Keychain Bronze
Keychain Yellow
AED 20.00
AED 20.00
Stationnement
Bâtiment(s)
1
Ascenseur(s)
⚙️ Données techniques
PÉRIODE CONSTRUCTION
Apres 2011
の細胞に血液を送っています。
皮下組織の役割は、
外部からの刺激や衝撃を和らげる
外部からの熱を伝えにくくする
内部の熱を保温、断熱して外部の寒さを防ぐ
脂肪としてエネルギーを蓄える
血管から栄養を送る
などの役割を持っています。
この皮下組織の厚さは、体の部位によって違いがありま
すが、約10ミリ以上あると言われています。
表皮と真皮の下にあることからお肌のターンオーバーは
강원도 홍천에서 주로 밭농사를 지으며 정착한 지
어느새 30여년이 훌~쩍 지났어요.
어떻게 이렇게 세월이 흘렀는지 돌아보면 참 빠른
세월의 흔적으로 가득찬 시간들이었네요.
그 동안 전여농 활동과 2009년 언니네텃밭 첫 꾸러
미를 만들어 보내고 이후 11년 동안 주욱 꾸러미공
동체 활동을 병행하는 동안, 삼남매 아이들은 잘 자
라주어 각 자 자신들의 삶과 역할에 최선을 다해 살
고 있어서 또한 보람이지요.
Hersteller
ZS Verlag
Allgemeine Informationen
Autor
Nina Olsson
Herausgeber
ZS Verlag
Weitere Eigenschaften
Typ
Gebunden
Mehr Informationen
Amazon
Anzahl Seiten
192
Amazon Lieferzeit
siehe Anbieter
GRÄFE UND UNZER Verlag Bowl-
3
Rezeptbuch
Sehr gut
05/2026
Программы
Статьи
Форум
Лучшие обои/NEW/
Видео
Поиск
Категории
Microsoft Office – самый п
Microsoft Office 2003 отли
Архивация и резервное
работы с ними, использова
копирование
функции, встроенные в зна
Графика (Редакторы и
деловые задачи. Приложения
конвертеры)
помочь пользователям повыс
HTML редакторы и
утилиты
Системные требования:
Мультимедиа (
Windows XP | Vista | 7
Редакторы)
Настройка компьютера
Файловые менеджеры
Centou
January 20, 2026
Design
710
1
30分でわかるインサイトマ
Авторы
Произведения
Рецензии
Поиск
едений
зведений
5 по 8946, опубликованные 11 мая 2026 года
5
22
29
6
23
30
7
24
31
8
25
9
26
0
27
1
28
◇ ◇ ◇ ◇ ◇
_Task brief_
Please reproduce the entire listing. Keep it identical.

_Output for this exercise_
Keychain Bronze
Keychain Yellow
AED 20.00
AED 20.00
Stationnement
Bâtiment(s)
1
Ascenseur(s)
⚙️ Données techniques
PÉRIODE CONSTRUCTION
Apres 2011
の細胞に血液を送っています。
皮下組織の役割は、
外部からの刺激や衝撃を和らげる
外部からの熱を伝えにくくする
内部の熱を保温、断熱して外部の寒さを防ぐ
脂肪としてエネルギーを蓄える
血管から栄養を送る
などの役割を持っています。
この皮下組織の厚さは、体の部位によって違いがありま
すが、約10ミリ以上あると言われています。
表皮と真皮の下にあることからお肌のターンオーバーは
강원도 홍천에서 주로 밭농사를 지으며 정착한 지
어느새 30여년이 훌~쩍 지났어요.
어떻게 이렇게 세월이 흘렀는지 돌아보면 참 빠른
세월의 흔적으로 가득찬 시간들이었네요.
그 동안 전여농 활동과 2009년 언니네텃밭 첫 꾸러
미를 만들어 보내고 이후 11년 동안 주욱 꾸러미공
동체 활동을 병행하는 동안, 삼남매 아이들은 잘 자
라주어 각 자 자신들의 삶과 역할에 최선을 다해 살
고 있어서 또한 보람이지요.
Hersteller
ZS Verlag
Allgemeine Informationen
Autor
Nina Olsson
Herausgeber
ZS Verlag
Weitere Eigenschaften
Typ
Gebunden
Mehr Informationen
Amazon
Anzahl Seiten
192
Amazon Lieferzeit
siehe Anbieter
GRÄFE UND UNZER Verlag Bowl-
3
Rezeptbuch
Sehr gut
05/2026
Программы
Статьи
Форум
Лучшие обои/NEW/
Видео
Поиск
Категории
Microsoft Office – самый п
Microsoft Office 2003 отли
Архивация и резервное
работы с ними, использова
копирование
функции, встроенные в зна
Графика (Редакторы и
деловые задачи. Приложения
конвертеры)
помочь пользователям повыс
HTML редакторы и
утилиты
Системные требования:
Мультимедиа (
Windows XP | Vista | 7
Редакторы)
Настройка компьютера
Файловые менеджеры
Centou
January 20, 2026
Design
710
1
30分でわかるインサイトマ
Авторы
Произведения
Рецензии
Поиск
едений
зведений
5 по 8946, опубликованные 11 мая 2026 года
5
22
29
6
23
30
7
24
31
8
25
9
26
0
27
1
28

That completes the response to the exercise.